Give the listing again exactly, omitting its images.

::::

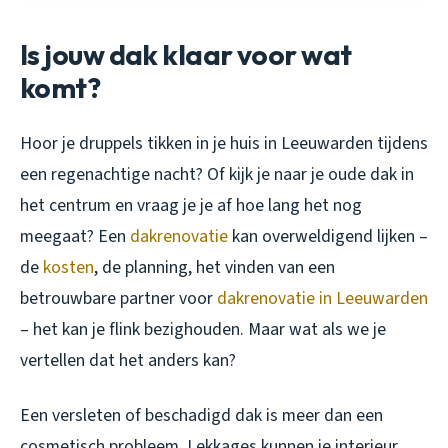
Is jouw dak klaar voor wat
komt?
Hoor je druppels tikken in je huis in Leeuwarden tijdens
een regenachtige nacht? Of kijk je naar je oude dak in
het centrum en vraag je je af hoe lang het nog
meegaat? Een
dakrenovatie
kan overweldigend lijken –
de
kosten
, de planning, het vinden van een
betrouwbare partner voor
dakrenovatie in Leeuwarden
– het kan je flink bezighouden. Maar wat als we je
vertellen dat het anders kan?
Een versleten of beschadigd dak is meer dan een
cosmetisch probleem. Lekkages kunnen je interieur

::::

#### [The answer]
Is jouw dak klaar voor wat
komt?
Hoor je druppels tikken in je huis in Leeuwarden tijdens
een regenachtige nacht? Of kijk je naar je oude dak in
het centrum en vraag je je af hoe lang het nog
meegaat? Een
dakrenovatie
kan overweldigend lijken –
de
kosten
, de planning, het vinden van een
betrouwbare partner voor
dakrenovatie in Leeuwarden
– het kan je flink bezighouden. Maar wat als we je
vertellen dat het anders kan?
Een versleten of beschadigd dak is meer dan een
cosmetisch probleem. Lekkages kunnen je interieur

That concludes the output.